A holistic perspective into exploring graphs using functional programming
A holistic perspective into exploring graphs using functional programming
Before we start, let me ask you a question — when you encounter a complex problem, isn’t it tempting to start with basic building blocks and then gradually build up the solution? Well, I won’t blame you, so to speak.
For someone who has spent a considerable time learning and programming in imperative programming languages, it often seems a ‘natural’ strategy. Unfortunately, depending on the complexity of the problem, this might not be the best strategy. If you’re already feeling lost, thinking what I am blabbering about, please bear with me for a while, at least. Let’s delve into the world of graphs, which are the perfect candidate to elucidate my point.
Graphs are ubiquitous. Rarely you would find a field where they haven’t made their presence felt. A graph is represented by a set of nodes(vertices) and edges between these nodes(G=(V,E)). The edges can either be directed or undirected. I have shown below an example of a directed graph that we’ll be using for the demonstration.
We will use a query function named edge that will tell us if two nodes are connected.
edge :: Char -> Char -> Bool
edge ‘A’ ‘B’ = True
edge ‘B’ ‘C’ = True
edge ‘C’ ‘A’ = True
edge ‘A’ ‘D’ = True
edge ‘D’ ‘E’ = True
edge ‘D’ ‘F’ = True
edge ‘F’ ‘E’ = True
edge ‘E’ ‘B’ = True
edge _ _ = False
Given a directed graph, one can easily tell if two vertices are connected if there is a path connecting them.

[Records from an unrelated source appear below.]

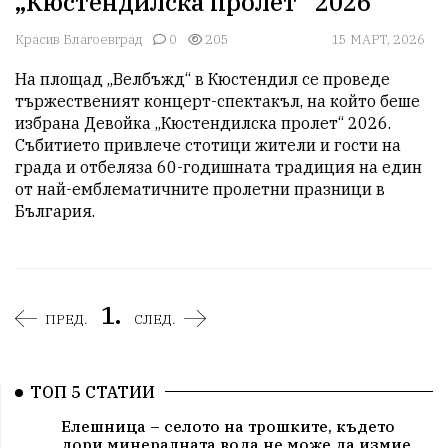
„Кюстендилска пролет“ 2026
Красив Благоевград
0
205
15 МАРТ, 2026
На площад „Велбъжд“ в Кюстендил се проведе 
тържественият концерт-спектакъл, на който беше 
избрана Девойка „Кюстендилска пролет“ 2026. 
Събитието привлече стотици жители и гости на 
града и отбеляза 60-годишната традиция на един 
от най-емблематичните пролетни празници в 
1.
ПРЕД.
СЛЕД.
ТОП 5 СТАТИИ
Елешница – селото на трошките, където
дори минералната вода не може да измие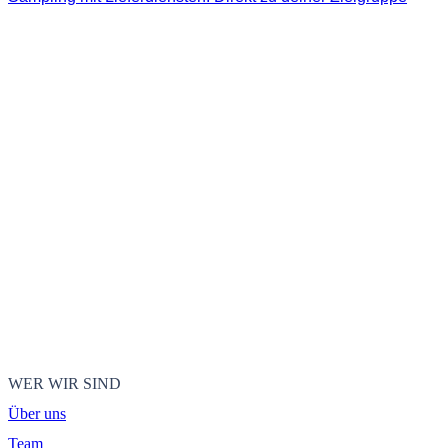
WER WIR SIND
Über uns
Team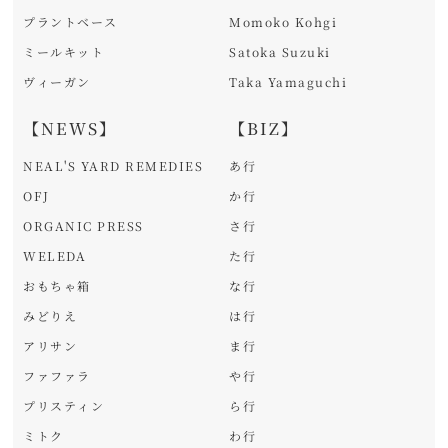
プラントベース
Momoko Kohgi
ミールキット
Satoka Suzuki
ヴィーガン
Taka Yamaguchi
【NEWS】
【BIZ】
NEAL'S YARD REMEDIES
あ行
OFJ
か行
ORGANIC PRESS
さ行
WELEDA
た行
おもちゃ箱
な行
みどりえ
は行
アリサン
ま行
ファファラ
や行
プリスティン
ら行
ミトク
わ行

Now, hold on for a second. You must be thinking about what does “path” mean.
Well, a path is what it means. A path between two vertices is a sequence of connected edges where each edge in the chain is connected with its neighbors by edges. For instance, a path between A and C is [(A,B),(B,C)]. Notice that there might be more than one path connecting two vertices. Length of a path is the number of intermediate edges between the endpoints or number of intermediate vertices + 1.
Inductively, any two vertices x and z are said to be connected if there exists some intermediate vertex y, such that there is a path of length k between x and y, and there is a direct edge connecting y and z. This implies that there is a path of length (k+1) connecting x and z.
In Haskell, we can define this abstraction by a type Path
> type Path = [Char]
To discover paths, we will use a function extendPath.
> extendPath :: Path → [Path]
> extendPath [ ] = [[c]| c ← [‘A’..’F’]]
> extendPath p = [p ++ [c] | c ← [‘A’ .. ‘F’], edge (last p) c]
This function will extend a path of length k to (k+1) by adding an edge from terminal vertex to another vertex if there is an edge connecting them.
To extend all paths of length k by 1, we can define a function called extendAllPath —
> extendAllPath :: [Path] → [Path]
> extendAllPath [ ] = [[c] | c ← [‘A’..’F’]]
> extendAllPath l = concatMap extendPath l
concatMap function combines map (map :: (a → b) → a → b)) and concat ([c | p ← l, c ← p]) together.
Now, how about discovering all paths of all possible lengths?
In a functional language like Haskell, we can implement it by repeatedly mapping extendAllPath to an empty list of lists.
> iterate :: (a → a) → a → a
iterate f x => [x, f x , f (f x), f (f (f x)) …]
> allPaths = iterate extendAllPath [[]]
Ignoring, the degenerate paths of length 0 and 1, we could exploit lazy evaluation offered by Haskell, which efficiently computes all paths(including paths with loops).
> drop 2 (take (n+1) allPaths)
As evident, we could clearly and explicitly define different operations on graphs without worrying about managing state variables and the extra work associated with auxiliary operations.
To conclude, I think the real difference is the entirely new paradigm you’re exposed to when you begin writing in Haskell. I started with Python, then learnt C. I was really excited about using list comprehensions, lambdas, map, reduce, filter in Python and some functional stuff offered by C STL. However, Haskell is entirely a different beast. It radically changes your thinking for good. It seems so elegant. The major differences that I notice are the immutable “variables” and the mathematical feel of it. There are other differences that feel more akin to grammar variations that I would expect to find between any programming languages.
Is it “better”? I reserve judgement on that but I am sure that you will find Haskell has an advantage in certain if not many circumstances.